**WORK REQUEST**: Pull every line holding the word "อมโลโก" out of the data and copy it.

**EXCERPTED DATA**:
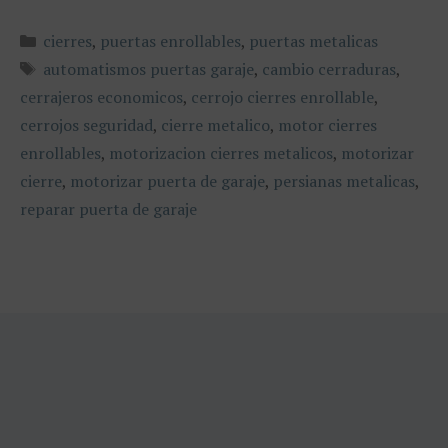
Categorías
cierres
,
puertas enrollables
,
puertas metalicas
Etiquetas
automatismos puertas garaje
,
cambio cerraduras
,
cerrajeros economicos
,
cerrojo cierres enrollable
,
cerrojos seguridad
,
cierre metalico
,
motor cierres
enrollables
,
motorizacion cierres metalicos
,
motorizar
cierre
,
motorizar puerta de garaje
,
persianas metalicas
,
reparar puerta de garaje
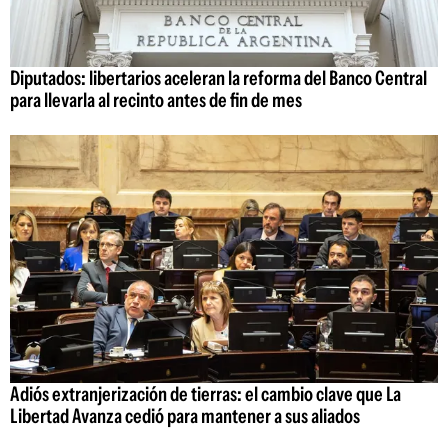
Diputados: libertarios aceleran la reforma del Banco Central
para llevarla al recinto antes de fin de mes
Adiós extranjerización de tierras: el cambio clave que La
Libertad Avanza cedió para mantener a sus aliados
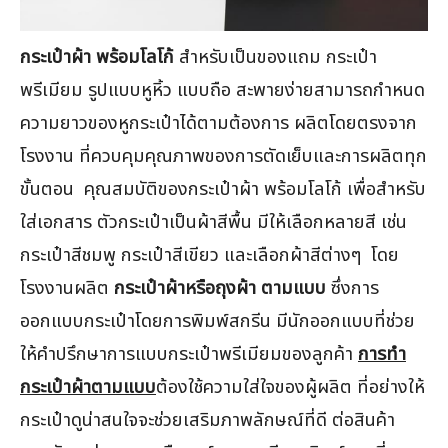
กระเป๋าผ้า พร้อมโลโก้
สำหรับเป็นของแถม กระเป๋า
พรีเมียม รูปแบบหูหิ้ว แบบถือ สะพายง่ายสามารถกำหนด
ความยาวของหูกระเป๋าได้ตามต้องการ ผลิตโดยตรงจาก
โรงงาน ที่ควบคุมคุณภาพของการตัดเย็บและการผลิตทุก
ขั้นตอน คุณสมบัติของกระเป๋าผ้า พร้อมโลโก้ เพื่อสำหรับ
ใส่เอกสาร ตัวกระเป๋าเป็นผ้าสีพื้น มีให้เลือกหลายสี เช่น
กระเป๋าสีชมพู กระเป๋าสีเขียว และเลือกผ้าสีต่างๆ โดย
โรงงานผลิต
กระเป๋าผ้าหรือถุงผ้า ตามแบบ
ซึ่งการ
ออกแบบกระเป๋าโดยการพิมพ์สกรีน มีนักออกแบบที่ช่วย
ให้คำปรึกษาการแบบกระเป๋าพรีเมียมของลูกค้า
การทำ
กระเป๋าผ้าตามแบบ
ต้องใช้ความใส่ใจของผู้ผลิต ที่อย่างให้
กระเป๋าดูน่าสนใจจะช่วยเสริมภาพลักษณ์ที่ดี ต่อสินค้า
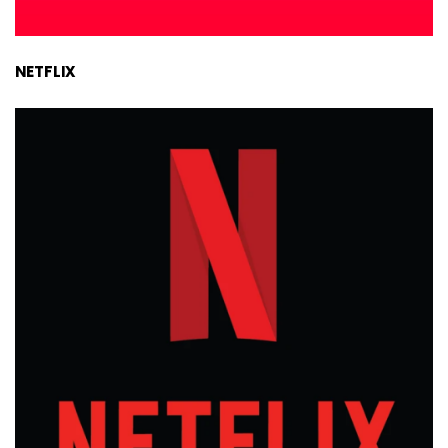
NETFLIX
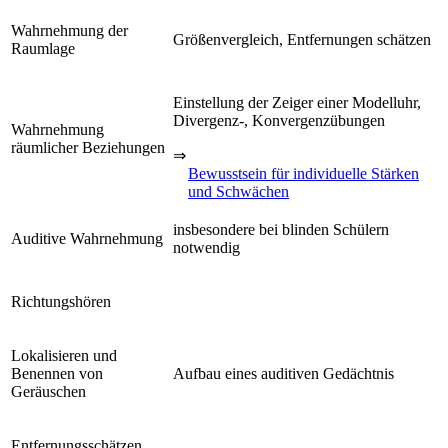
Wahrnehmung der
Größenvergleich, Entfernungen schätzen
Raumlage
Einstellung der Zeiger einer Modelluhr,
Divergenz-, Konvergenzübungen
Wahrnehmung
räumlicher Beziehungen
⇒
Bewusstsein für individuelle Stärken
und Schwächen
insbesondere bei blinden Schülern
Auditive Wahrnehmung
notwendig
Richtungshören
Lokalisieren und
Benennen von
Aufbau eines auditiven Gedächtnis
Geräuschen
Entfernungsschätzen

--

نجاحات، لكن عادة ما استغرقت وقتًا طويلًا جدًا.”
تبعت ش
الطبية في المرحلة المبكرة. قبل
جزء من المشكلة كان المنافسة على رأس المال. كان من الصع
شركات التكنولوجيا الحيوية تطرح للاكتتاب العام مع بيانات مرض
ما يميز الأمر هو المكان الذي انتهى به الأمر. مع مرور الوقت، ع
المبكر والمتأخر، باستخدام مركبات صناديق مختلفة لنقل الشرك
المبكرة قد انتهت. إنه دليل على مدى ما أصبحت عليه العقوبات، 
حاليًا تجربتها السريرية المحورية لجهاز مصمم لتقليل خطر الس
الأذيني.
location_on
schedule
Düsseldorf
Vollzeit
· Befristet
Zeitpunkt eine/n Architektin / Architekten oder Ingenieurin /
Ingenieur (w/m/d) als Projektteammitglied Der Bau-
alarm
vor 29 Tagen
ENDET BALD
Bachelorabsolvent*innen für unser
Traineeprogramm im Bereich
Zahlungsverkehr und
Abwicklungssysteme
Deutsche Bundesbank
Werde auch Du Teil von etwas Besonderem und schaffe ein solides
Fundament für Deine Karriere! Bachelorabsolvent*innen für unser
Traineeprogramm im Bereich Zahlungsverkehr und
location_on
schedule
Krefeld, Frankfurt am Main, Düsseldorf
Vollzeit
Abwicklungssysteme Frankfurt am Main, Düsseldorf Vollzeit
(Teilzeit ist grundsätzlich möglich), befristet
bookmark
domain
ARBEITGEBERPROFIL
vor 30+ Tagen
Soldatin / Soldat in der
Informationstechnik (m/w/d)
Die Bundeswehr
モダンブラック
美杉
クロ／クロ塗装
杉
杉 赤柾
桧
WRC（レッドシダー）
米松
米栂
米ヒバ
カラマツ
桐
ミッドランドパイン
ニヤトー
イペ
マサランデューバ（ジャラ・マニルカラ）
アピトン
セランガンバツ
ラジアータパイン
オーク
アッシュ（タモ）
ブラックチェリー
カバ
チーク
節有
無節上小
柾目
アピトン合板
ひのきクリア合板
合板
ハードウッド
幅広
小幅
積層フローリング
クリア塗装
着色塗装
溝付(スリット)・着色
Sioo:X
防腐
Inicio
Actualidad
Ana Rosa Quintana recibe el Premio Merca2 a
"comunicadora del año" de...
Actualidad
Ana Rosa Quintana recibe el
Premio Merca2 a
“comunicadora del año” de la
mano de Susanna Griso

--

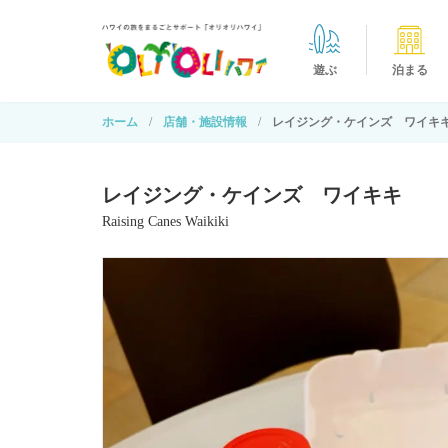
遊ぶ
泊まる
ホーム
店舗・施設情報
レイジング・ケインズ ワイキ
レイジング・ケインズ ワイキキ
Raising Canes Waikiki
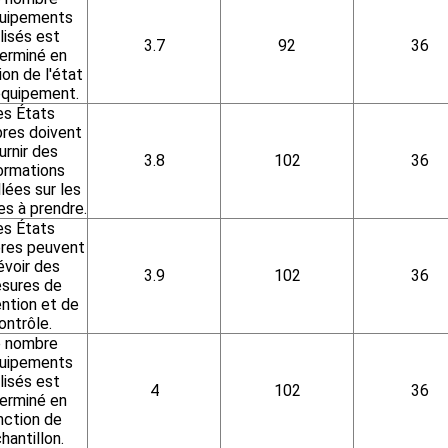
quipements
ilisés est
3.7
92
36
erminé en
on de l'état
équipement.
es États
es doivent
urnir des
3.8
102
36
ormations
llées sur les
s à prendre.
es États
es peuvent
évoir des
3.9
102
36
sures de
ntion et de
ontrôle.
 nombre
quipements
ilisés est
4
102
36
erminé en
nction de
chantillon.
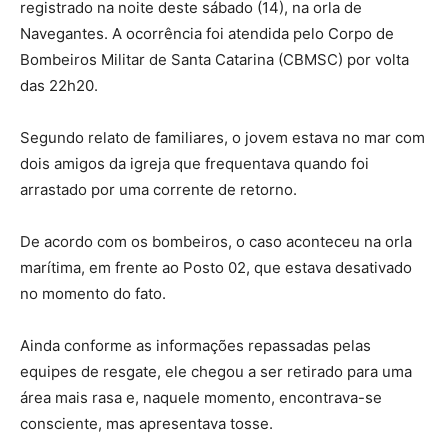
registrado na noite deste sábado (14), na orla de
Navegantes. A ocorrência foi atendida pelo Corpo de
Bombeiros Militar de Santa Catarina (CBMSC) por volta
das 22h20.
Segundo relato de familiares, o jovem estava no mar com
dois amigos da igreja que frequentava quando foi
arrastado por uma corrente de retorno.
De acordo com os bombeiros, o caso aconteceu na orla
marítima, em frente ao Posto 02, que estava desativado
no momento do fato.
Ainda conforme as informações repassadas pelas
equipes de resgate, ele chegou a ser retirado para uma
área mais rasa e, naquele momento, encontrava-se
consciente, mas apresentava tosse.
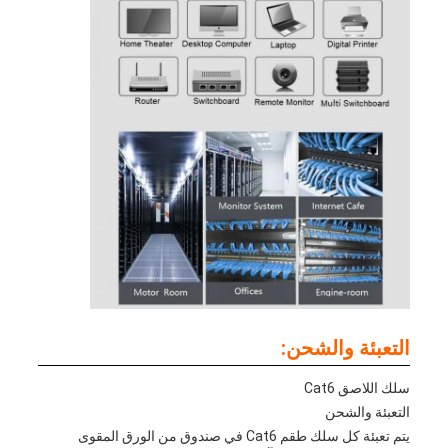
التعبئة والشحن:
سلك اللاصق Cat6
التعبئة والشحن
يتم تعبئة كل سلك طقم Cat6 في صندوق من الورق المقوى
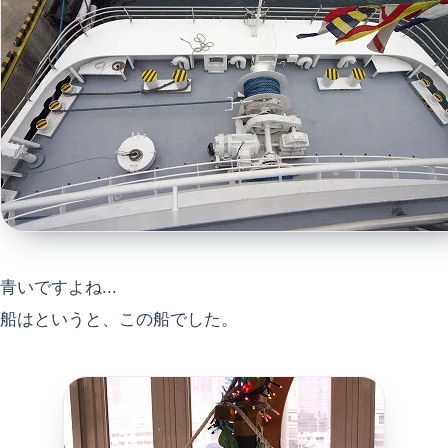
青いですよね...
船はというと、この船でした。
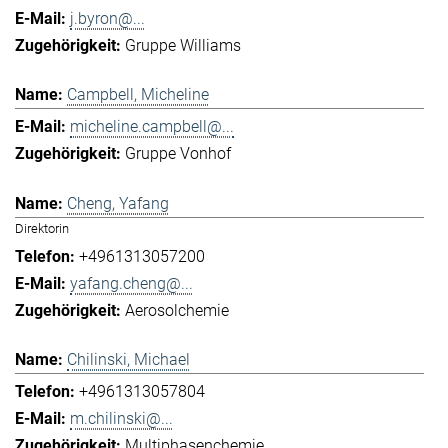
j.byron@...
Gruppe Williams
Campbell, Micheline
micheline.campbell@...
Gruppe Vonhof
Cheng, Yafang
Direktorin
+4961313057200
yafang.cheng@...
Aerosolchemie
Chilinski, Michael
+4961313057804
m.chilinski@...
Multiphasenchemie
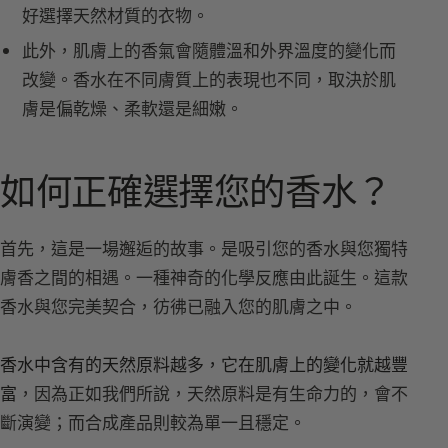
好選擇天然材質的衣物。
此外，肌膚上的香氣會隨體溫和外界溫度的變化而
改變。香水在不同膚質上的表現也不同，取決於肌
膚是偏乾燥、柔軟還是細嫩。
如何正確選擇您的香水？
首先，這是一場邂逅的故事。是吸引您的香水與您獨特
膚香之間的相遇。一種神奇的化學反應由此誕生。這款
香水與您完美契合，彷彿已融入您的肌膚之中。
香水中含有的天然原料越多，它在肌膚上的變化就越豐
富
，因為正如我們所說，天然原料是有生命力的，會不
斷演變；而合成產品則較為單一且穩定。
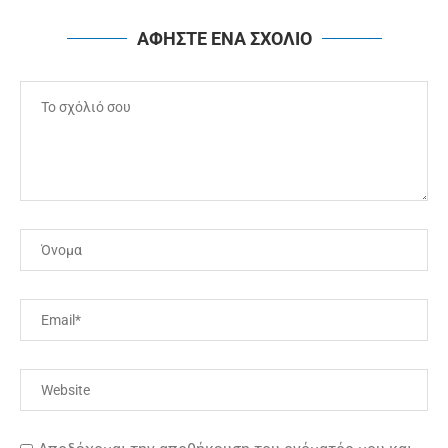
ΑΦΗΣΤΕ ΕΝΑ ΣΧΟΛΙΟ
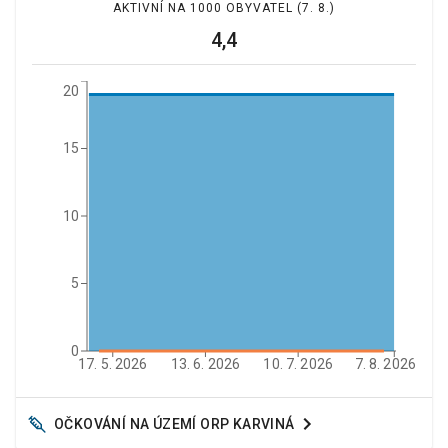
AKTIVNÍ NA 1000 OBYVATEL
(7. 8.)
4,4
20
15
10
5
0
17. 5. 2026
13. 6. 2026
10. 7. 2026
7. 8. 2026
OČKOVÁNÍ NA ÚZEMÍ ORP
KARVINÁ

**TASK RESULT**:
กระเป๋าผ้า พร้อมโลโก้
ขั้นตอน คุณสมบัติของกระเป๋าผ้า พร้อมโลโก้ เพื่อสำหรับ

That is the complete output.